(Collected data)
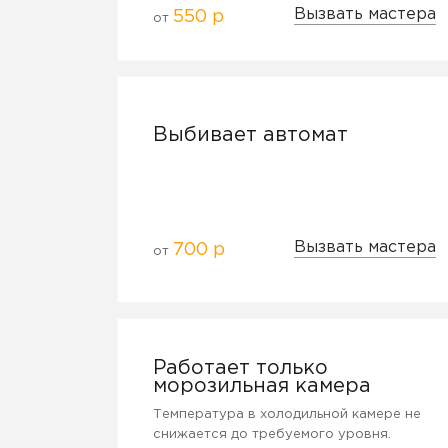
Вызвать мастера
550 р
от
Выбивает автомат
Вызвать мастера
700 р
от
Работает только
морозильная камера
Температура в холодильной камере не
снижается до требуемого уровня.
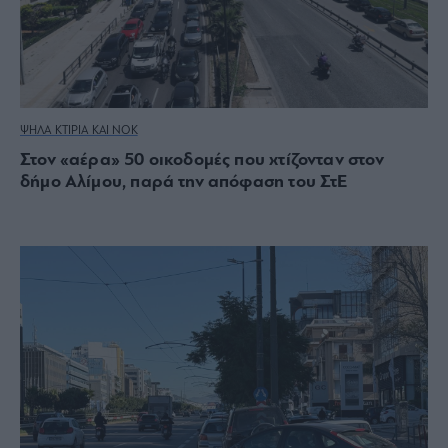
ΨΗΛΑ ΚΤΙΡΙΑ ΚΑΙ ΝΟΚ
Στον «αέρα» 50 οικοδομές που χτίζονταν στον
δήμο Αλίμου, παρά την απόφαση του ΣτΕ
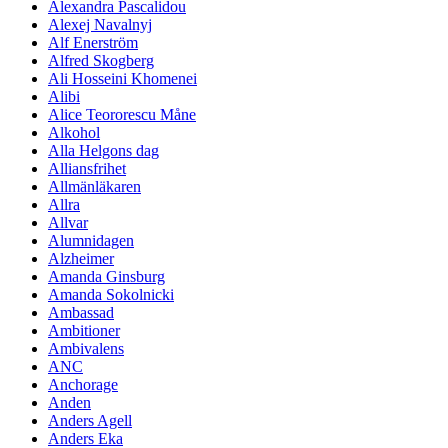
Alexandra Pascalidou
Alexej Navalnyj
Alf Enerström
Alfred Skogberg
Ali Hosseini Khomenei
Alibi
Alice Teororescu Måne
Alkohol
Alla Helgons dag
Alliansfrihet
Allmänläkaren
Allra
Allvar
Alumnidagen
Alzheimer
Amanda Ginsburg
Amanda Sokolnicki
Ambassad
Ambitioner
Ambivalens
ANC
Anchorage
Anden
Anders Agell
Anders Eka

--

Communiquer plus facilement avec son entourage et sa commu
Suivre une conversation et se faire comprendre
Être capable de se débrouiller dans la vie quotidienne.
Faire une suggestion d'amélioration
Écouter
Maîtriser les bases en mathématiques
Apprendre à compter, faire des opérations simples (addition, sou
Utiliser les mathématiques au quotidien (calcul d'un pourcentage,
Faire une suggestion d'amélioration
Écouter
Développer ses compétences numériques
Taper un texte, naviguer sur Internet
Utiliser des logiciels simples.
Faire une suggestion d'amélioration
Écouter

...

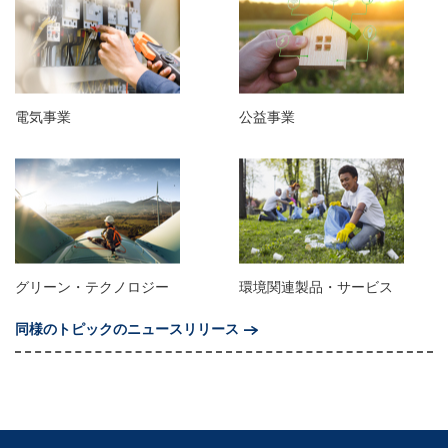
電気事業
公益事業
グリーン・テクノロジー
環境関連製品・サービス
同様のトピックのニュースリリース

- [YOUR TASK]:
Going through the lines above one by one, tally those with the word "mathématiques" and give only the total.

- [ANSWER TO THE PROBLEM]:
2